City, state clash over U.S. 40 speed limit

— For a few months, the sight of the 25 mph speed limit sign on the stretch of U.S. 40 between the Rabbit Ears Motel and the top of the first hill out of downtown going east offered lead-footed Steamboat residents and visitors a warning against the tempting urge to zoom out of town.

But now, with the reintroduction of a 45 mph limit in that spot starting March 21, bringing the limit back to what was deemed the "legal" limit by the Colorado Department of Transportation, pedals can return to the metal.

The limit was at 45 mph until this summer, when the city successfully persuaded CDOT to bring the limit down to 25 mph at the point where people begin to leave the downtown area. After reviewing engineering and traffic study records, however, CDOT realized 45 mph should be the legal limit and reversed the initial decision, said Bob Wilson, a spokesman for CDOT.

"Twenty-five was artificially low," Wilson said.

People still must keep the speedometer below 25 mph, which is the speed limit through the downtown area, until they actually pass the 45-mph sign, Wilson said.

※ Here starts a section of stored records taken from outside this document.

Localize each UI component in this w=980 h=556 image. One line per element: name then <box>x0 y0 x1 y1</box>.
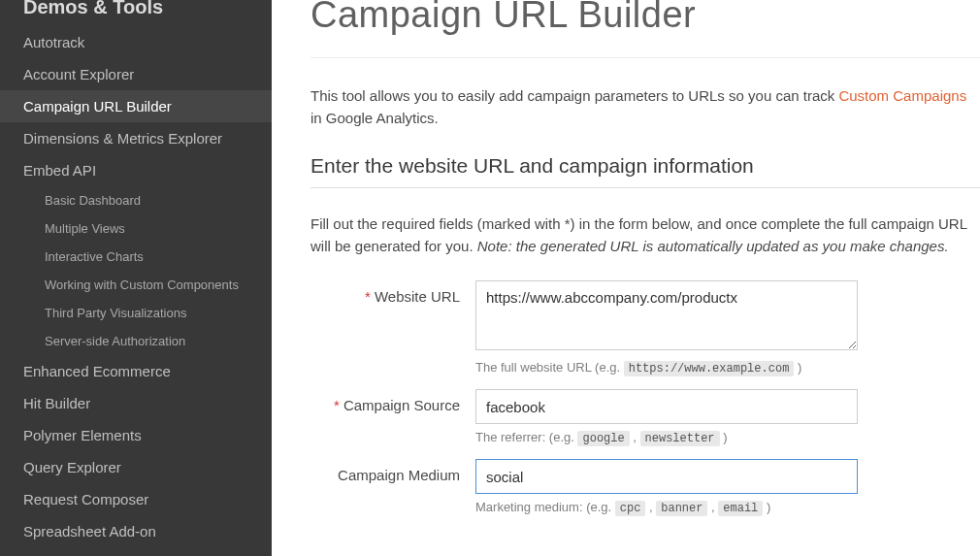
sidebar-subitem-third-party-viz[interactable]: Third Party Visualizations <box>0 299 272 327</box>
sidebar-title: Demos & Tools <box>0 0 272 26</box>
sidebar-item-embed-api[interactable]: Embed API <box>0 154 272 186</box>
required-asterisk: * <box>334 397 340 413</box>
sidebar-subitem-multiple-views[interactable]: Multiple Views <box>0 214 272 243</box>
page-title: Campaign URL Builder <box>310 0 980 36</box>
help-code: banner <box>656 501 707 516</box>
sidebar-item-request-composer[interactable]: Request Composer <box>0 483 272 515</box>
form-row-website-url: *Website URL The full website URL (e.g. … <box>310 280 980 376</box>
section-description: Fill out the required fields (marked wit… <box>310 213 980 257</box>
sidebar-item-spreadsheet-addon[interactable]: Spreadsheet Add-on <box>0 515 272 547</box>
sidebar: Demos & Tools Autotrack Account Explorer… <box>0 0 272 556</box>
help-code: email <box>718 501 763 516</box>
intro-text: This tool allows you to easily add campa… <box>310 85 980 129</box>
sidebar-item-dimensions-metrics-explorer[interactable]: Dimensions & Metrics Explorer <box>0 122 272 154</box>
form-row-campaign-medium: Campaign Medium Marketing medium: (e.g. … <box>310 459 980 515</box>
help-code: cpc <box>615 501 646 516</box>
campaign-medium-field-wrap: Marketing medium: (e.g. cpc , banner , e… <box>475 459 858 515</box>
intro-prefix: This tool allows you to easily add campa… <box>310 87 838 104</box>
campaign-medium-help: Marketing medium: (e.g. cpc , banner , e… <box>475 500 858 515</box>
intro-suffix: in Google Analytics. <box>310 110 439 126</box>
form-row-campaign-source: *Campaign Source The referrer: (e.g. goo… <box>310 389 980 445</box>
sidebar-item-enhanced-ecommerce[interactable]: Enhanced Ecommerce <box>0 355 272 387</box>
sidebar-item-campaign-url-builder[interactable]: Campaign URL Builder <box>0 90 272 122</box>
main-content: Campaign URL Builder This tool allows yo… <box>272 0 980 556</box>
website-url-field-wrap: The full website URL (e.g. https://www.e… <box>475 280 858 376</box>
section-title: Enter the website URL and campaign infor… <box>310 154 980 188</box>
sidebar-subitem-basic-dashboard[interactable]: Basic Dashboard <box>0 186 272 214</box>
sidebar-item-query-explorer[interactable]: Query Explorer <box>0 451 272 483</box>
sidebar-subitem-custom-components[interactable]: Working with Custom Components <box>0 271 272 299</box>
campaign-source-help: The referrer: (e.g. google , newsletter … <box>475 430 858 445</box>
required-asterisk: * <box>365 288 371 305</box>
campaign-source-label: *Campaign Source <box>310 389 475 445</box>
section-desc-note: Note: the generated URL is automatically… <box>477 238 949 254</box>
website-url-input[interactable] <box>475 280 858 350</box>
campaign-medium-label: Campaign Medium <box>310 459 475 515</box>
help-code: https://www.example.com <box>624 361 795 376</box>
campaign-source-field-wrap: The referrer: (e.g. google , newsletter … <box>475 389 858 445</box>
custom-campaigns-link[interactable]: Custom Campaigns <box>838 87 966 104</box>
sidebar-item-polymer-elements[interactable]: Polymer Elements <box>0 419 272 451</box>
sidebar-item-hit-builder[interactable]: Hit Builder <box>0 387 272 419</box>
campaign-source-input[interactable] <box>475 389 858 424</box>
sidebar-subitem-interactive-charts[interactable]: Interactive Charts <box>0 243 272 271</box>
help-code: google <box>577 431 629 446</box>
help-code: newsletter <box>640 431 720 446</box>
sidebar-item-account-explorer[interactable]: Account Explorer <box>0 58 272 90</box>
sidebar-subitem-server-side-auth[interactable]: Server-side Authorization <box>0 327 272 355</box>
campaign-medium-input[interactable] <box>475 459 858 494</box>
website-url-label: *Website URL <box>310 280 475 376</box>
sidebar-item-autotrack[interactable]: Autotrack <box>0 26 272 58</box>
content-area: This tool allows you to easily add campa… <box>310 57 980 515</box>
website-url-help: The full website URL (e.g. https://www.e… <box>475 360 858 376</box>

The city, which urged CDOT to bring the limit down in order to account for pedestrian movement coming from the motel and the entrance to Rich Weiss Park, will continue to fight for a reduction, said Public Works Director Jim Weber.

Though the area may be in the city limits, the highway is in the jurisdiction of the state.

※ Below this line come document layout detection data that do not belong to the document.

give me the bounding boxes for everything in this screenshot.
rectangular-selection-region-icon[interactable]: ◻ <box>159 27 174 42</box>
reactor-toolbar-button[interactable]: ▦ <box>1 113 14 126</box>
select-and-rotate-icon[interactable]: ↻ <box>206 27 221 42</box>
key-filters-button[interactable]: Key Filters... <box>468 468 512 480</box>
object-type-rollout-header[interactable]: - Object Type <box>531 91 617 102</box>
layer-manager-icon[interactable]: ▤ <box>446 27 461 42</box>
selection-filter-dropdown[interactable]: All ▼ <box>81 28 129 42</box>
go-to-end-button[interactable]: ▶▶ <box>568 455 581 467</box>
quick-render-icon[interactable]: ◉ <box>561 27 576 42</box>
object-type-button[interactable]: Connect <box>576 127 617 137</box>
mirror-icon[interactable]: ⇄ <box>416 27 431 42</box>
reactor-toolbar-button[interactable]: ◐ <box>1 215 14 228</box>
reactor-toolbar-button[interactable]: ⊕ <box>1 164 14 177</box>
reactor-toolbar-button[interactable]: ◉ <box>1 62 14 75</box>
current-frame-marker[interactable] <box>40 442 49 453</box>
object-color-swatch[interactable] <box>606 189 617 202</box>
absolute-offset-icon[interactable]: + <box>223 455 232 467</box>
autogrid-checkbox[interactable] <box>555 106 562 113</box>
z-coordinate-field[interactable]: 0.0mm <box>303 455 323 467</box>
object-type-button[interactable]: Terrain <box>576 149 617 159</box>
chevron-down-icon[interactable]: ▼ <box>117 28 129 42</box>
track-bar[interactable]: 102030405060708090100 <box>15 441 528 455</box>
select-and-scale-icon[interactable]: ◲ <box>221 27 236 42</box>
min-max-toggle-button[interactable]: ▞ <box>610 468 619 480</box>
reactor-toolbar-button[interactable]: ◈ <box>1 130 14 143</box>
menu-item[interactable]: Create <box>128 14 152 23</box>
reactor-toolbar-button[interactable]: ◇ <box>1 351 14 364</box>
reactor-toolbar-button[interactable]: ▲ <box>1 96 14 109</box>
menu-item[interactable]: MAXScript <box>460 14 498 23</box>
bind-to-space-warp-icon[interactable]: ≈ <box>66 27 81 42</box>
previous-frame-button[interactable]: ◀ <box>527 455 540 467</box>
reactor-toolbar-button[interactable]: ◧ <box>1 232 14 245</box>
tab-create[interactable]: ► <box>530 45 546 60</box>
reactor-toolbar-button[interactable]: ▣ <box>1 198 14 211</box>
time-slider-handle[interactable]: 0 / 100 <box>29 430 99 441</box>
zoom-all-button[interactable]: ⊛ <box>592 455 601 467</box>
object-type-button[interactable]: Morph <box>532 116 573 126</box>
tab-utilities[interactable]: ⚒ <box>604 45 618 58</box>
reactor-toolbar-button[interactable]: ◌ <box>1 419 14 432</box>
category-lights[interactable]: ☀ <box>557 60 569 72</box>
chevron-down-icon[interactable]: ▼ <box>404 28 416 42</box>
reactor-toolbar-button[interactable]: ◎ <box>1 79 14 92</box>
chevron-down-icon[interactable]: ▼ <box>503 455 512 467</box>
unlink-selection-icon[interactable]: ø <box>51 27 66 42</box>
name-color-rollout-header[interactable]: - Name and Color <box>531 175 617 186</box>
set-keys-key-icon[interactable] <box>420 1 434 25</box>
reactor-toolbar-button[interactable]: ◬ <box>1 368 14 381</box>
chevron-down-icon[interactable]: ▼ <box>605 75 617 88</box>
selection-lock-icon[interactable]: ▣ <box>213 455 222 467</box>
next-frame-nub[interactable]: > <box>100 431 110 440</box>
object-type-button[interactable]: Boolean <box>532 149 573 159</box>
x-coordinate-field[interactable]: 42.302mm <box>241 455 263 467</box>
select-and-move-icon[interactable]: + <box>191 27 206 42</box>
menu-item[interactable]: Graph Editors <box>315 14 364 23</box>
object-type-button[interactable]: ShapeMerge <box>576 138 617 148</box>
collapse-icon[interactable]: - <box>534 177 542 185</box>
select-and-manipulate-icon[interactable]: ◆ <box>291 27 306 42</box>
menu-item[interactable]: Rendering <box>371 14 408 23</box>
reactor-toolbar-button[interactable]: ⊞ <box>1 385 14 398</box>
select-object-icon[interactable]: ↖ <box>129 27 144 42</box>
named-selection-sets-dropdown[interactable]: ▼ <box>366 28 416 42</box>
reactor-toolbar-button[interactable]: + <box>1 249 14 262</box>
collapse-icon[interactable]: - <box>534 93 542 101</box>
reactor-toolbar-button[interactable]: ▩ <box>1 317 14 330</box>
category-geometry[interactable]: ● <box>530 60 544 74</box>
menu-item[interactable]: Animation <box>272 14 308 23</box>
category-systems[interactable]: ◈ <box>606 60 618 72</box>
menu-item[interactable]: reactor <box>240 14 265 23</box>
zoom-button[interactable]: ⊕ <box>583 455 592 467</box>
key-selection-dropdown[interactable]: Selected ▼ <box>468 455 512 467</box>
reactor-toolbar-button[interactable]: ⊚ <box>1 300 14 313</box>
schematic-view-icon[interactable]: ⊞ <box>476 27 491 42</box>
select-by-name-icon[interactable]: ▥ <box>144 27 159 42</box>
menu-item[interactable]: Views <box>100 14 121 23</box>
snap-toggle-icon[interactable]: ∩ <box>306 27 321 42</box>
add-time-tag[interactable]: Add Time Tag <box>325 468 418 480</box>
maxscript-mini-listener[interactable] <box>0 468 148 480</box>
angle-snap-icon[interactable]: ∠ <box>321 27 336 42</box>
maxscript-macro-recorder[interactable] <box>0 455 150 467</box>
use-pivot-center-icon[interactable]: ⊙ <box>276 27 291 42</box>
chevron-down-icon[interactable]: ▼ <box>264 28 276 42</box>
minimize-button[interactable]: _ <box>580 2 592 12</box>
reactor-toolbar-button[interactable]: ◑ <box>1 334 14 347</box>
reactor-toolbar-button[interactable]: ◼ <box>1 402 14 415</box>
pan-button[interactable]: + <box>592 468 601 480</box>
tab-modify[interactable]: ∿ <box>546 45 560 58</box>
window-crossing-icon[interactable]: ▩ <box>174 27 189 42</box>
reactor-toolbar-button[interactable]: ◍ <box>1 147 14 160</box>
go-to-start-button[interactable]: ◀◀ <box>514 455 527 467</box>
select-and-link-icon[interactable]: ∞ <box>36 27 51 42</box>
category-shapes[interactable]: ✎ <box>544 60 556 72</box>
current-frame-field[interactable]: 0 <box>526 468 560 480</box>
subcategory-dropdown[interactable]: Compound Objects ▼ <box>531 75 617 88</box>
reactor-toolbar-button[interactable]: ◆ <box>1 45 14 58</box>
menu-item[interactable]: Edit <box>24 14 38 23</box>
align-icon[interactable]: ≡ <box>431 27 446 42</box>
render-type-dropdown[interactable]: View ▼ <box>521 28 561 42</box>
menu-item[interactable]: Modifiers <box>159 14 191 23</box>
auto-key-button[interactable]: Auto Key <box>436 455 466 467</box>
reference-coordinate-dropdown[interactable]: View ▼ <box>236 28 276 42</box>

The city police department will not be pardoning any of the speeding violations that occurred in that area in the few months when the limit was 25 mph, said Sgt. Jerry Stabile.

Assistant Police Chief Art Fiebing said the area is not heavily patrolled by the police because it is not one of the areas where people complain about speeding cars or where there have been many safety problems.

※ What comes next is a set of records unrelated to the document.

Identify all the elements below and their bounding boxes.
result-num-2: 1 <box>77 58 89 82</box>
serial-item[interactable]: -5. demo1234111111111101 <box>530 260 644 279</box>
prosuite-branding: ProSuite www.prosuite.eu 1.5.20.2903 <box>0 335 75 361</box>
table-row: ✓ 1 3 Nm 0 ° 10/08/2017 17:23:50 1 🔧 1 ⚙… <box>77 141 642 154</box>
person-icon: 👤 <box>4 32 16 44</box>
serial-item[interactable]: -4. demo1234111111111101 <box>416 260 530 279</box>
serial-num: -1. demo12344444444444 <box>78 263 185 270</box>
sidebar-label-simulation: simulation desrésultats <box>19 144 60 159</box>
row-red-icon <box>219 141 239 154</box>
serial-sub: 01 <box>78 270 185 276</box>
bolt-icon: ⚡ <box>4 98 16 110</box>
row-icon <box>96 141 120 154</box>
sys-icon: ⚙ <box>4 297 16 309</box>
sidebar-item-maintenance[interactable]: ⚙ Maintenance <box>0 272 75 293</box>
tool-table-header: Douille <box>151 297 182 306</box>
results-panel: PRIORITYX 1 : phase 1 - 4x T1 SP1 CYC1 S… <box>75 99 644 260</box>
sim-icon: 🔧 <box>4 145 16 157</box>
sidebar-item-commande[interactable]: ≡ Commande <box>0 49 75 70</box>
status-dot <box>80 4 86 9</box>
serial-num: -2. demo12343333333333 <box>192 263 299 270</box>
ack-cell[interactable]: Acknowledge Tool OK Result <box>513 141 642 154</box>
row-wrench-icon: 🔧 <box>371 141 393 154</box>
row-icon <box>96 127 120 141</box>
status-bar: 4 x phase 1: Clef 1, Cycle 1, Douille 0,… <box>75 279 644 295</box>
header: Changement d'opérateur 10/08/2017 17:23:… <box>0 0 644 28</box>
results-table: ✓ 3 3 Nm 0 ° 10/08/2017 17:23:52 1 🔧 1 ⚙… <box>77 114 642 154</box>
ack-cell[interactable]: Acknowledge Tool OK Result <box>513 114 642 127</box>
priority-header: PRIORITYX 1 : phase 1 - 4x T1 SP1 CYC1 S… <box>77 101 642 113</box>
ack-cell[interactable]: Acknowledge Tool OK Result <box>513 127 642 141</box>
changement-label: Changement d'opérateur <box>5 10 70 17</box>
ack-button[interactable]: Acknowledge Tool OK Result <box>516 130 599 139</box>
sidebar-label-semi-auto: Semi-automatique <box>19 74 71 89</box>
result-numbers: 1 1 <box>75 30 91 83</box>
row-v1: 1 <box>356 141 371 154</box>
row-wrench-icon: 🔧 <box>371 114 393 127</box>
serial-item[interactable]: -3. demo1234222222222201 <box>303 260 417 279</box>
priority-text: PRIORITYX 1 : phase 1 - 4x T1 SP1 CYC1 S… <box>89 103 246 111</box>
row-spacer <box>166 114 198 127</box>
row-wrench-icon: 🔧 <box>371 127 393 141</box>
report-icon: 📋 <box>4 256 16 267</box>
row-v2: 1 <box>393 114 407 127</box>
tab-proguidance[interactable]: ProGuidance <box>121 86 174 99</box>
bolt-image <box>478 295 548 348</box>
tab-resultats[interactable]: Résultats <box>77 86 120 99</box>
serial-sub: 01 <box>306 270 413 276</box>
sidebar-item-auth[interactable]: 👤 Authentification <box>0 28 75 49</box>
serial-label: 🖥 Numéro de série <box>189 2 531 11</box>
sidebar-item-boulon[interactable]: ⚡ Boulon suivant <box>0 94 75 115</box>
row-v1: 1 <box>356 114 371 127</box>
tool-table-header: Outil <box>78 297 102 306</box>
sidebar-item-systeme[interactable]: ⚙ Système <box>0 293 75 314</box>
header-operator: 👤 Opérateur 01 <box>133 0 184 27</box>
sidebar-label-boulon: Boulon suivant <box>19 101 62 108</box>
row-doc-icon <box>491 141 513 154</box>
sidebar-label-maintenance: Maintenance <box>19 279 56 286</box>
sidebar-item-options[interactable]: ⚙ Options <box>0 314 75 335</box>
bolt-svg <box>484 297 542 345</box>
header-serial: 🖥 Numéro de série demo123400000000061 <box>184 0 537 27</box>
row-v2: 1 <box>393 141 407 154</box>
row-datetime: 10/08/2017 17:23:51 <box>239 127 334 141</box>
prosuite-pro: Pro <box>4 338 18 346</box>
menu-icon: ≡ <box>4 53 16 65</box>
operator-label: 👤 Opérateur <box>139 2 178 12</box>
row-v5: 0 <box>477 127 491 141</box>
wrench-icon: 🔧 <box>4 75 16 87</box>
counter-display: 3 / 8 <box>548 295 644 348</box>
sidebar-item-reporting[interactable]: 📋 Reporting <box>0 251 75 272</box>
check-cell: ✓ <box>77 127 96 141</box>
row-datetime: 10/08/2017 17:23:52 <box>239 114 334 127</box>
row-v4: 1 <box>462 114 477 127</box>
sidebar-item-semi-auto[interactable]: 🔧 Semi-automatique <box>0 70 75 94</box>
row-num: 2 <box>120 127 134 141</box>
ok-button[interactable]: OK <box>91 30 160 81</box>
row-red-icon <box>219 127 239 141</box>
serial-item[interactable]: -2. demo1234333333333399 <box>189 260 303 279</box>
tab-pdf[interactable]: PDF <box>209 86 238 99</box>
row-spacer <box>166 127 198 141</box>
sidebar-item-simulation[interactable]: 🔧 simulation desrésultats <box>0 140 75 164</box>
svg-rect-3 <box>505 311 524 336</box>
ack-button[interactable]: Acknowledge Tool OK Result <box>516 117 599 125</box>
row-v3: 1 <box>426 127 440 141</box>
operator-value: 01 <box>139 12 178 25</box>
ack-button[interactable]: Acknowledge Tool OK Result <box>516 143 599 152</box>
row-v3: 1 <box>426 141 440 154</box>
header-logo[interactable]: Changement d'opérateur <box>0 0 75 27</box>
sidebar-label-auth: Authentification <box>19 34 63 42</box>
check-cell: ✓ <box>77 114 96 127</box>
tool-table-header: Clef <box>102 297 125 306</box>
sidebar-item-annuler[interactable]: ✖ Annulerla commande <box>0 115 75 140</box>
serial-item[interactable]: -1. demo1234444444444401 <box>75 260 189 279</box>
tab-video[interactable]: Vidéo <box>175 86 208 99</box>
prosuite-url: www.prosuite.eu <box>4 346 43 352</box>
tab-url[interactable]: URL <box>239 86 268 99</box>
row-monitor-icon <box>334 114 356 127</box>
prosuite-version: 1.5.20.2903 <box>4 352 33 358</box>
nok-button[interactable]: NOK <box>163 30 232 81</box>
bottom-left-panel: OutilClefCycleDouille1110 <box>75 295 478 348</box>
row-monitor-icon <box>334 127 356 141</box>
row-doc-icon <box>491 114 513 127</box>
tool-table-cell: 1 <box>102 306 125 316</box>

The entrance and exit to Old Fish Creek Falls Road on the other side of the highway, however, has been a source of concern, Fiebing said. On the westbound side of the highway, the city still enforces a 25 mile per hour limit as cars come into downtown.

Greg Koehler, the manager of the Rabbit Ears Motel, said he often watches his customers, sometimes with small children, try to cross the highway to go to the Steamboat Springs Health and Recreation Center, dodging traffic as they walk.

Oftentimes the traffic speeds up prematurely in anticipation of the 45 mph limit, he said.

"What scares me is when I see a mom with three kids halfway across the street in the middle lane and cars are looking to turn," Koehler said.

He does not, however, think the speed limit changes have done anything either to improve or worsen the situation.

"The change in the speed limit (to 25 mph) did not really change anything. I still think people went by at 45 mph. I'm probably as guilty of it as anybody," Koehler said.

Koehler's father, Ron, said he thinks the best solution to the pedestrian safety issue would be to build an overpass over the highway on the east side of town, though he said he doesn't think his suggestion will be accepted by the city or the state.